Securing Mobile Devices In A Zero Trust World Needs To Happen Now

Mobile devices are an integral part of everyone’s identity today. They are also the fastest growing threat surface for every business – making identities the new security perimeter. Passwords are proving to be problematic in scaling fast enough to protect these threat surfaces, as credential abuse is skyrocketing today. They’re perennial best-sellers on the Dark Web, where buyers and sellers negotiate in bitcoin for companies’ logins and passwords – often with specific financial firms, called out by name in “credentials wanted” ads. Organizations are waking up to the value of taking a Zero Trust approach to securing their businesses, which is a great start. Passwords are still the most widely relied-on security mechanism – and continue to be the weakest link in today’s enterprise security.  That needs to change. According to the Wall Street Journal, the World Wide Web Consortium has recently ratified a standard called WebAuthN, which allows websites to authenticate users with biometric information, or physical objects like security keys, and skip passwords altogether.

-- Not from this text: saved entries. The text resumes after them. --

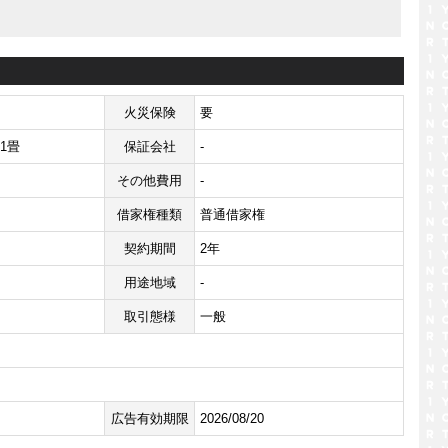
火災保険
要
.1畳
保証会社
-
その他費用
-
借家権種類
普通借家権
契約期間
2年
用途地域
-
取引態様
一般
広告有効期限
2026/08/20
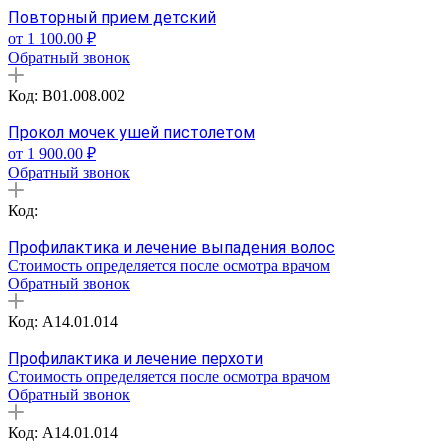
Повторный прием детский
от 1 100.00 ₽
Обратный звонок
Код: B01.008.002
Прокол мочек ушей пистолетом
от 1 900.00 ₽
Обратный звонок
Код:
Профилактика и лечение выпадения волос
Стоимость определяется после осмотра врачом
Обратный звонок
Код: A14.01.014
Профилактика и лечение перхоти
Стоимость определяется после осмотра врачом
Обратный звонок
Код: A14.01.014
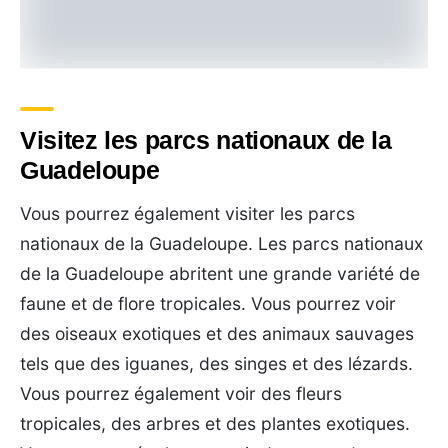
Visitez les parcs nationaux de la
Guadeloupe
Vous pourrez également visiter les parcs
nationaux de la Guadeloupe. Les parcs nationaux
de la Guadeloupe abritent une grande variété de
faune et de flore tropicales. Vous pourrez voir
des oiseaux exotiques et des animaux sauvages
tels que des iguanes, des singes et des lézards.
Vous pourrez également voir des fleurs
tropicales, des arbres et des plantes exotiques.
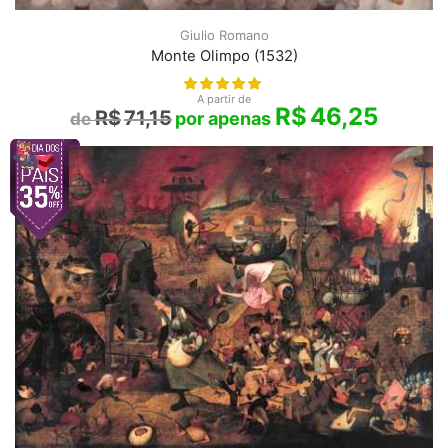
Giulio Romano
Monte Olimpo (1532)
A partir de
R$
46,25
R$
71,15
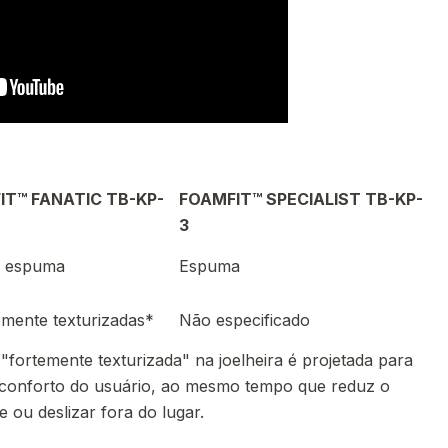
IT™ FANATIC TB-KP-
FOAMFIT™ SPECIALIST TB-KP-
3
e espuma
Espuma
emente texturizadas*
Não especificado
"fortemente texturizada" na joelheira é projetada para
o conforto do usuário, ao mesmo tempo que reduz o
e ou deslizar fora do lugar.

MobileIron is also taking a unique approach to this challenge by introducing zero sign-on (ZSO), built on the company’s unified endpoint management (UEM) platform and powered by the MobileIron Access solution. “By making mobile devices your identity, we create a world free from the constant pains of password recovery and the threat of data breaches due to easily compromised credentials,” wrote Simon Biddiscombe, MobileIron’s President and Chief Executive Officer in his recent blog post, Single sign-on is still one sign-on too many. Simon’s latest post MobileIron: We’re making history by making passwords history, provides the company’s vision going forward with ZSO. Zero sign-on eliminates passwords as the primary method for user authentication, unlike single sign-on, which still requires at least one username and password. MobileIron paved the way for a zero sign-on enterprise with its Access product in 2017, which enabled zero sign-on to cloud services on managed devices.

Conclusion

Mobile devices are the most quickly proliferating threat surface there are today and an integral part of everyone’s identities as well. Thwarting the many breach attempts attempted daily over mobile devices and across all threat surfaces needs to start with a solid Zero Trust framework. MobileIron’s introduction of zero sign-on (ZSO) eliminates passwords as the method for user authentication, replacing single sign-on, which still requires at least one username and password. ZSO is exactly what enterprises need to secure the proliferating number of mobile devices they rely on to operate and grow in a Zero Trust world.